Volunteer work can look great on

a resume if it’s in the field she’s interested in. It’s a great way to show she can be reliable and to develop/show a good work ethic. Another thing she could do with her doctor”s okay is exercise (maybe a prenatal class). This will also make her feel better, emotionally and physically.

WOW!

You’ve had a lot on your plate lately! First of all, I’m very relieved to hear she’s not on drugs. How and why she took departure from her good senses is apparently still up in the air, but at least it wasn’t chemically induced. Second, I can sure understand you wanting her to move in with you, and frankly I think the fact that Father is still walking around without broken limbs is a testament to your patience and restraint. I think my folks would have killed him dead, had they found me in that situation. I don’t have much in the way of advice for you other than to say that you’re acting out of love for her and concern for her child, and that’s probably the best motivation you can have right now. I’ll keep you and your little growing family in my prayers…

Glad that everything is ok with the baby and your daughter is home with you

I do think that is the best place right now. I’m glad that you set up some ground rules about the boyfriend, she may not agree, but I think they do need to see if it a healthy relationship.

Is the car in her name only? If it isn’t and you or your ex are on it, I would insist that he not drive it. Not sure of his driving record–that can be easily obtained through public record. If his record isn’t good, the insurance co could refuse to pay if he gets into an accident.

Could she do parenting classes, CPR, college online or even volunteer work? Then she wouldn’t be sitting around doing nothing and she would be learning or helping out.

Interesting about his family. Perhaps they think you will withhold all visitation with the family if they don’t show support–I’ve seen this happen many times.

To his credit..

He has been very respectful to me and for that I am appreciative. He does seem nice, but I think that comes from a general respect of his elders. I don’t know how to instill work ethic in either of them, but I do feel as a job for both of them would be the turning point in terms of taking care of those things which need to be taken care of. I am timeline driven so we’ve discussed how they can get back on their feet, January 1. I’m also pushing for her to re-enroll in school for at least the fall semester, she can very well get one more semester in prior to the birth. He has not even a high school diploma so I’m working with him to attain his GED.

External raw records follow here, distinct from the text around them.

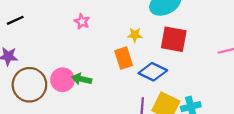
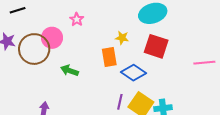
pink circle: (63, 80) -> (52, 38), moved
brown circle: (29, 85) -> (34, 49), moved

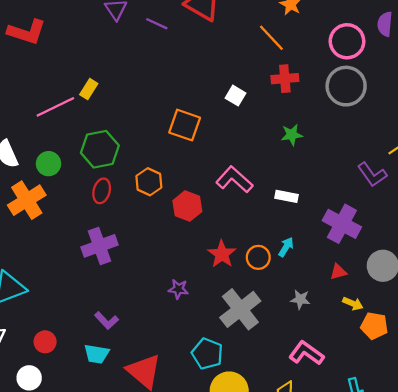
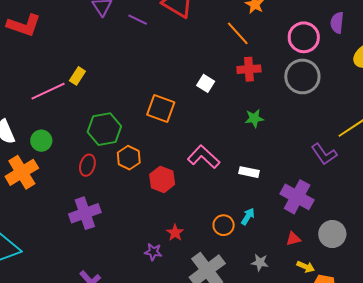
green hexagon: (100, 149) -> (104, 129), moved
red star: (222, 254) -> (175, 233), moved, size x0.7

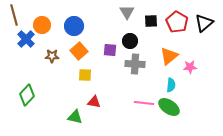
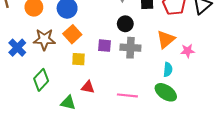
blue cross: (26, 39) -> (17, 48), moved
purple square: (110, 50) -> (104, 46), moved
brown star: (52, 56) -> (44, 39), size x1.5
green diamond: (27, 95) -> (41, 80), moved
pink line: (144, 103) -> (127, 95), moved

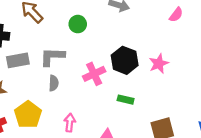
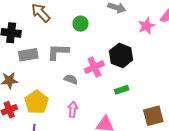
pink star: (159, 64) -> (146, 26), moved
gray semicircle: (54, 83) -> (71, 79), moved, turned -72
green rectangle: (126, 100) -> (122, 90), turned -32

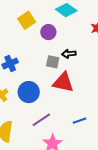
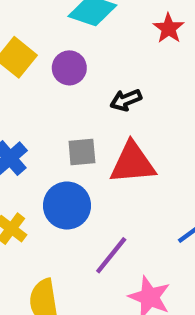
gray square: (53, 62) -> (82, 152), moved

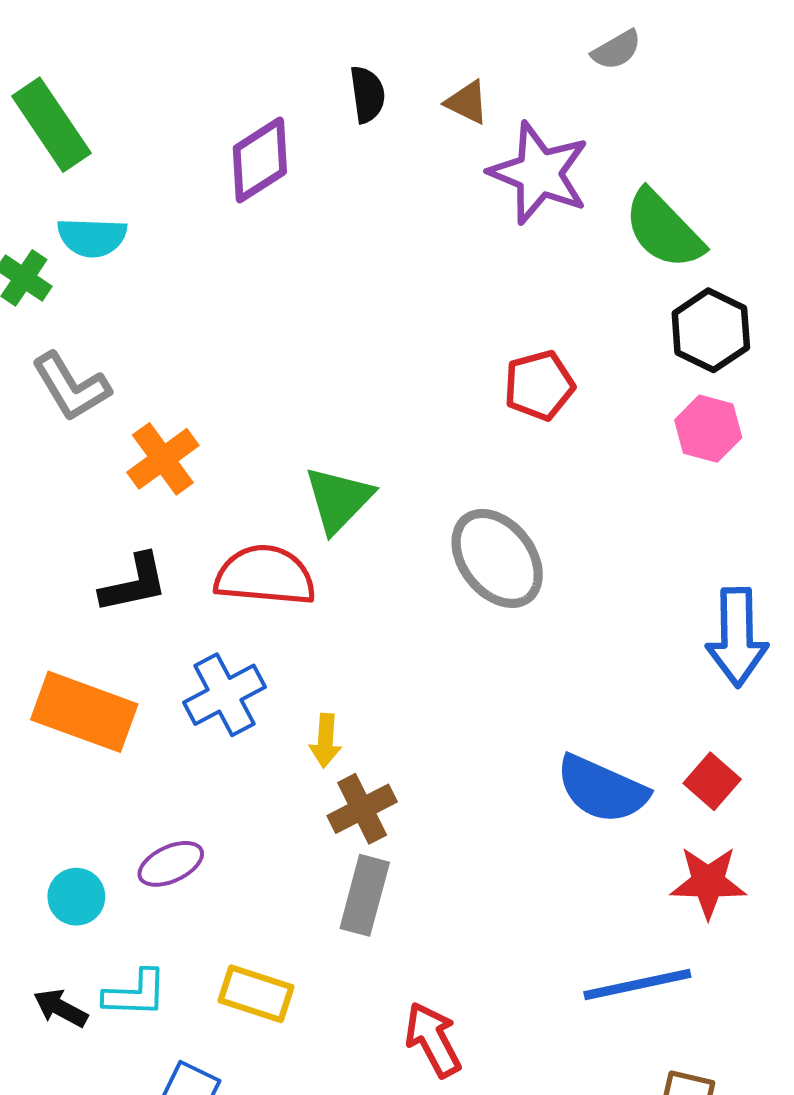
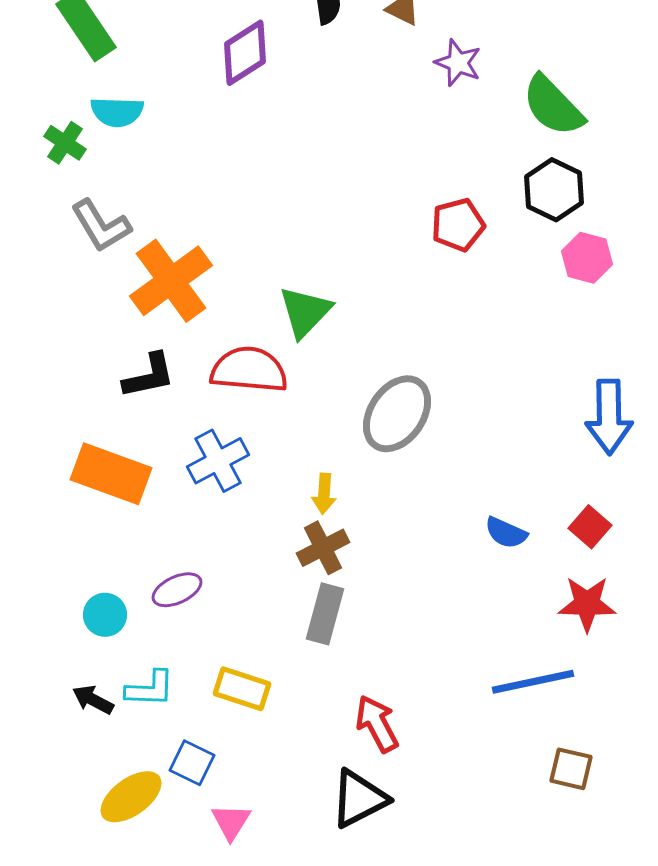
purple star: (539, 173) -> (458, 63), size x0.6
black hexagon: (711, 330) -> (554, 190), moved
orange cross: (163, 459) -> (171, 281), size x1.5
gray ellipse: (497, 558) -> (397, 414), moved, turned 72
yellow arrow: (325, 741) -> (324, 494), moved
blue semicircle: (602, 789) -> (506, 533), size x0.6

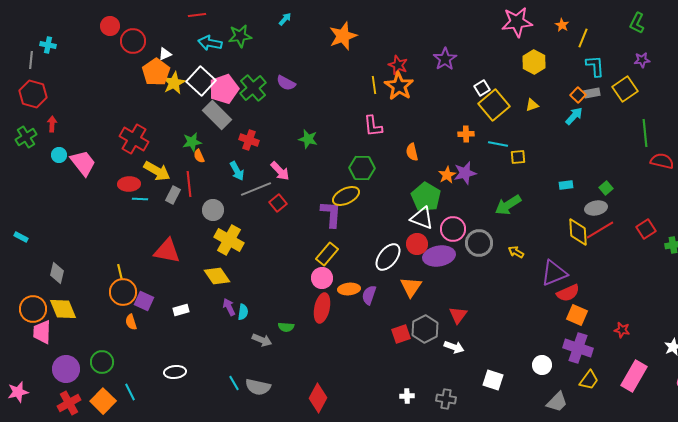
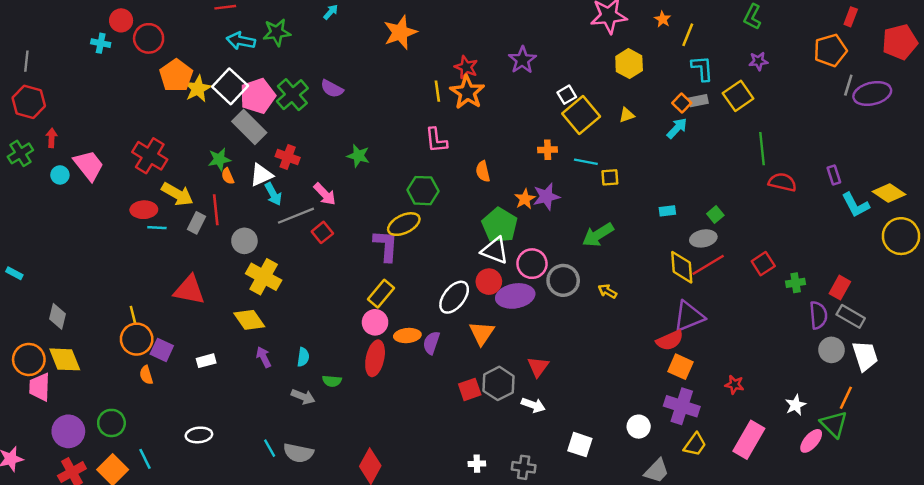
cyan cross: (48, 45) -> (101, 43), moved
white triangle: (165, 54) -> (261, 175), moved, size x1.5
pink trapezoid: (83, 163) -> (89, 165), moved
purple triangle: (554, 273) -> (689, 316), moved
cyan semicircle: (243, 312) -> (303, 357), moved

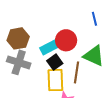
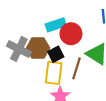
brown hexagon: (18, 38) -> (38, 48), moved
cyan rectangle: (50, 47) -> (56, 25), moved

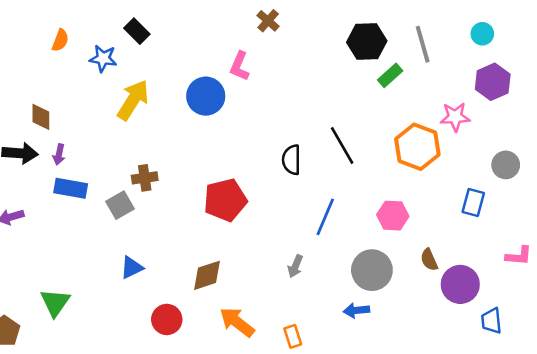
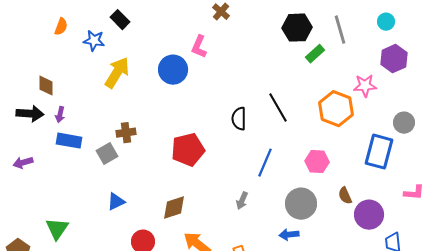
blue rectangle: (473, 203) -> (379, 152), size x1.6

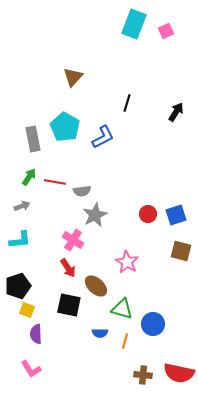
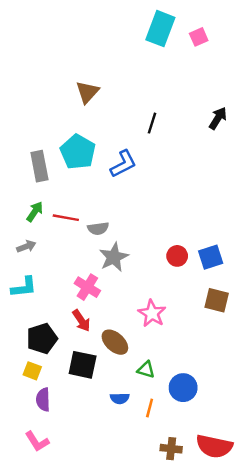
black arrow: (176, 112) -> (218, 118), moved
black pentagon: (18, 286) -> (42, 339), moved
green triangle: (122, 309) -> (146, 370), size x0.7

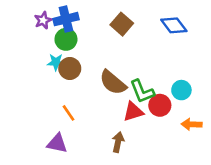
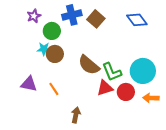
blue cross: (66, 19) -> (72, 15), moved
cyan circle: (181, 90) -> (143, 71), size x1.6
red circle: (160, 105) -> (126, 92), moved
brown arrow: (118, 142) -> (76, 115), moved
purple triangle: (57, 143) -> (29, 84), moved

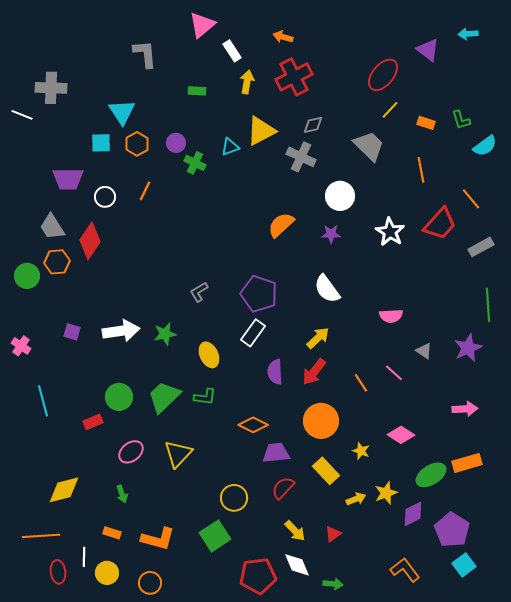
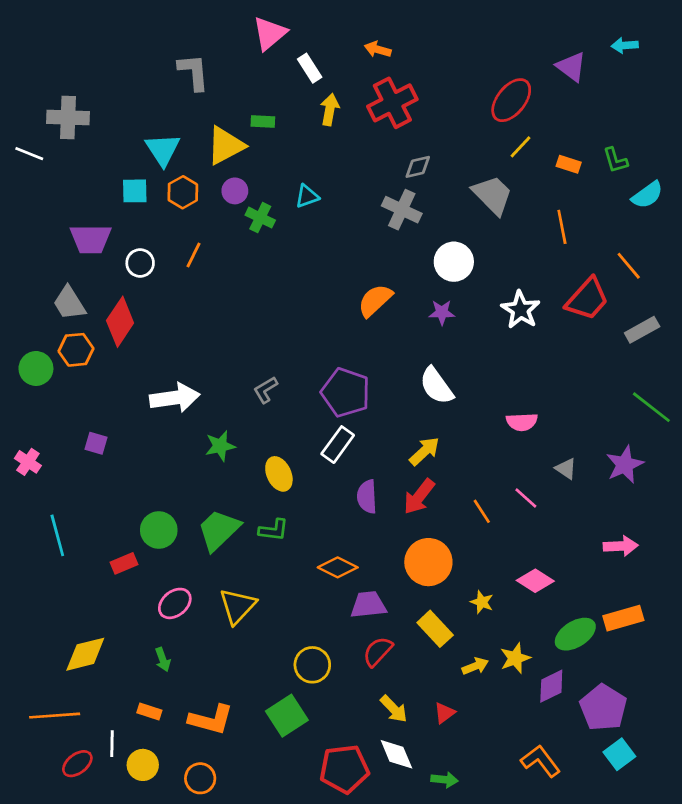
yellow triangle: (261, 131) -> (226, 146), moved
green line: (488, 305) -> (651, 407), turned -48
white arrow: (121, 331) -> (175, 398), moved
red ellipse: (58, 572) -> (77, 764), turned 60

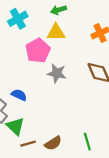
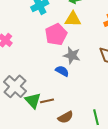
blue semicircle: (19, 95) -> (62, 71), moved
brown line: (28, 144) -> (47, 101), moved

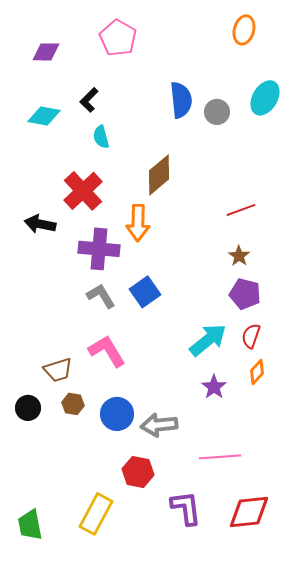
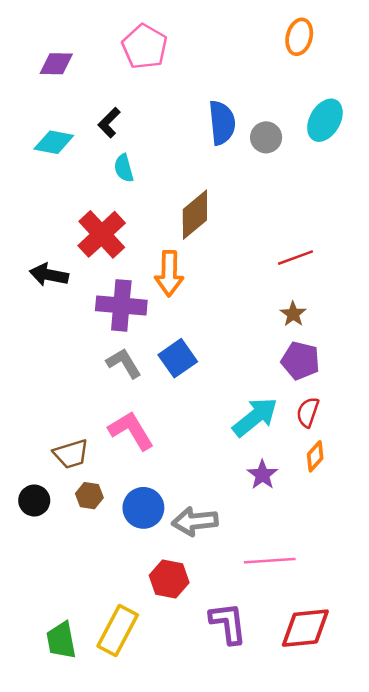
green trapezoid: (30, 525) -> (61, 640), moved

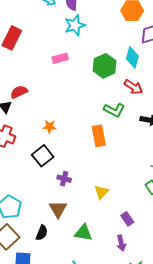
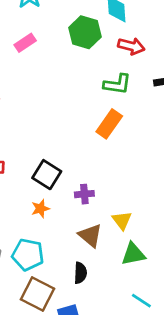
orange star: (50, 127) -> (40, 209), moved
orange rectangle: (99, 136) -> (109, 124), turned 65
yellow triangle: (101, 192) -> (122, 220), moved

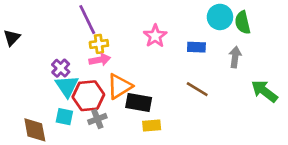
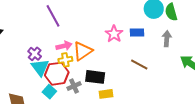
pink star: (155, 36) -> (114, 34), moved
yellow cross: (99, 44) -> (65, 60), moved
orange triangle: (119, 86) -> (83, 51), moved
cyan square: (64, 117) -> (49, 92), moved, turned 32
gray cross: (97, 119) -> (74, 86), moved

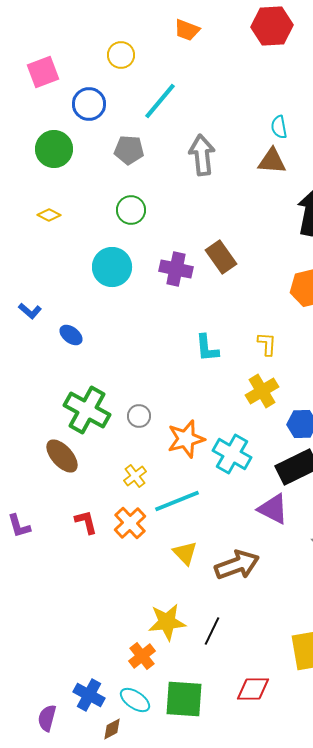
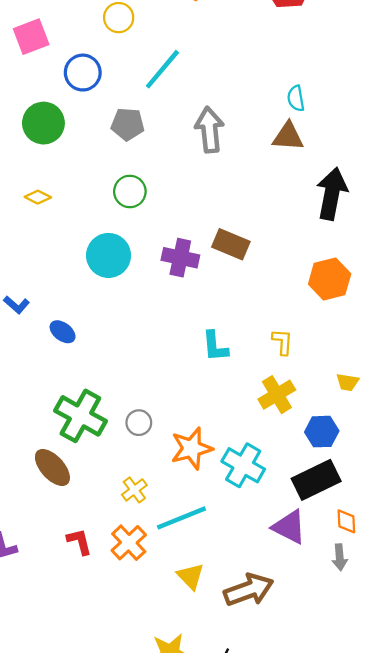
brown rectangle: (221, 257) -> (231, 244), turned -32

I’m working with both of them -she tells him everything I say in terms of stressing that this is where the rubber meets the road, the time for them to step up because a little one is depending on them to be her everything. Mighty big shoes to fill, but fill them they must. I’m also nowhere clouded and I have the firm belief that a lot of relationships just don’t last anymore. I implored my daughter to think about those couples she might know who have been married for long periods of time. Then think of those who she now knows to be single parents and the tremendous responsibility that single parent must bear. Just being realistic that a relationship started at 19/21 stands a very small shot of lasting 18 years. I also told her to look at the relationship her father and I have concerning her. We’ve given to her the best we could in terms of roots and presenting a united front in spite of our divorce and I would hope that she maintains a wonderful relationship with the boy for the sake of her baby.